The exact tactics to make NETWORKING your superpower: PART 2
What should your 1-line opener be when you go up to someone at an event? Does cold-outbound work? How can you make people want to do warm introductions for you? And ways to interview your heroes.
Where is the best place to ask a new person out?
Online dating apps? Do they even look like their picture…
At a bar? With all your mates watching to see if you fail…
At work? Super risky, you’ll see that person every day if it doesn’t work out…
My friends laugh at me when I say airports.
Why airports?
People are bored so they won’t brush off a friendly conversation. They are often sitting on their own and easy to approach. And you know you have something in common - travelling! Plus you’ve got the easiest conversation starter in the world: ‘where are you going?’.
Importantly, it’s also the easiest place to ditch them if the chemistry isn’t there: ‘I’ve gotta go catch my flight - cya!’
That’s dating, but you’ll just have to trust me that it works for networking too.
Booking continuous flights around the world to network your way to your dream job and find the love of your life is impractical though. So let’s talk about the second best place: events.
If you haven’t already, you should read Part 1. It’s all the pre-work you need to do before you start networking. This post is about putting your pre-work into practice.
Making events epic
Events are not about collecting 100 new LinkedIn connections. I’ve done that before, and none of them went anywhere. That’s like swiping right on 100 people on Bumble and still being single at the end of it. Consider an event a success if you make 1-3 excellent new connections.
Top tip: The speakers are the most interesting people in the room. Research who they are in advance and hunt them down.
1) How to talk to anyone
As a teenager I was very introverted, and shy. One of my mentors gave me the advice: ‘compliment, then question’.
This advice was for talking to boys (I can confirm I’ve used it at airport gates), you’ll just have to trust me that it works for networking too. Some compliment-question combos I’ve used:
I love your [jacket, hairstyle, bag, phone case etc], where did you get it?

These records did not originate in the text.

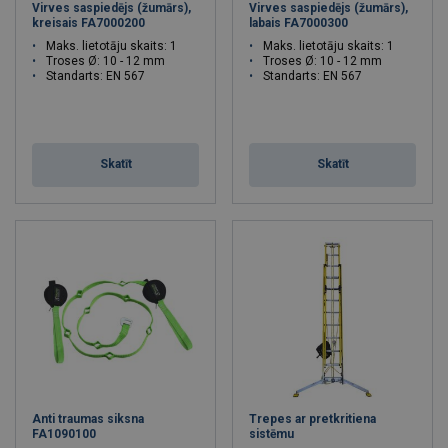
Virves saspiedējs (žumārs),
Virves saspiedējs (žumārs),
kreisais FA7000200
labais FA7000300
Maks. lietotāju skaits: 1
Maks. lietotāju skaits: 1
Troses Ø: 10 - 12 mm
Troses Ø: 10 - 12 mm
Standarts: EN 567
Standarts: EN 567
Skatīt
Skatīt
Anti traumas siksna
Trepes ar pretkritiena
FA1090100
sistēmu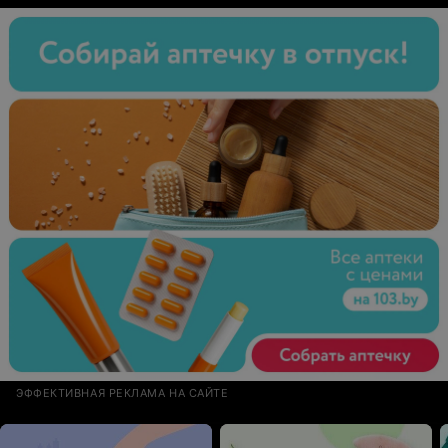
ЭФФЕКТИВНАЯ РЕКЛАМА НА САЙТЕ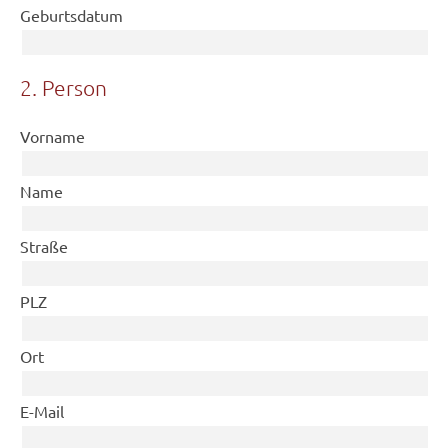
Geburtsdatum
2. Person
Vorname
Name
Straße
PLZ
Ort
E-Mail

You seem to know where you are going, could you help me?
You seem so engaged and like you are loving the event so far. What made you want to come to this event?
Your point about [X topic] really made me think, I wanted to ask you about [a question]
You have great [posture, energy, smile etc], what has been your favourite session at the event so far?
Your story about [X topic] was so uplifting, I saw everyone in the group smiling with joy, how did you learn to tell such compelling stories?
The food you’re holding looks delicious. Are you a local? Do you know a great spot to go to eat?
Use this technique to talk to the person behind you in the coffee line, to the speaker who is going on stage next, to the person next to you in the auditorium, or even to the cute person whose number you might want to go home with.
2) Catch the speakers before they go on stage
Speakers have to be at the event early for sound check, to meet the other panellists and the hosts, and to do any media and photo requirements.
After they speak, they will be swamped with other event attendees wanting their time. You will not stand out. Before they go on stage is your best chance to get a quick one-on-one conversation in with them.
Show up early.
3) Get on stage yourself
An even better way to speak to the other speakers, is to be one yourself - it instantly makes you a peer. They’ll assume that you’re worth speaking to because you’ve been pre-vetted by the event organisers.
Bonus of this strategy - you get a free ticket to the event.
Have 1-2 topics you are known for. Tell people you speak about those topics. Post on social media about them. Pitch to event organisers with those topics.
You can think about your topics across 3 domains:
Expertise - eg. Athlete Mindset
Industry / Audience - eg. Startups
Demographic - eg. Gender, age, ethnicity, disability, nationality, personal background, sexual orientation etc
When someone is putting together an event, I can say: ‘I speak about bringing the athlete mindset [expertise] from elite sport to startups [industry / audience]’.
Your demographic is mostly relevant for diversity. Love it or hate it, event organisers are conscious of putting balanced panels together. You may end up as the only woman on a panel of 3 men. Or the only immigrant on a panel of white people. We’d love if we were invited on stage for our expertise alone, but sometimes its both your expertise and your demographic.
Cold outbound (only if you have to)
Warms introductions - where a mutual friend generously hands you off to the person you want to meet - are the best. Sometimes you can work your way up to a warm introduction by building relationships with other people in their network.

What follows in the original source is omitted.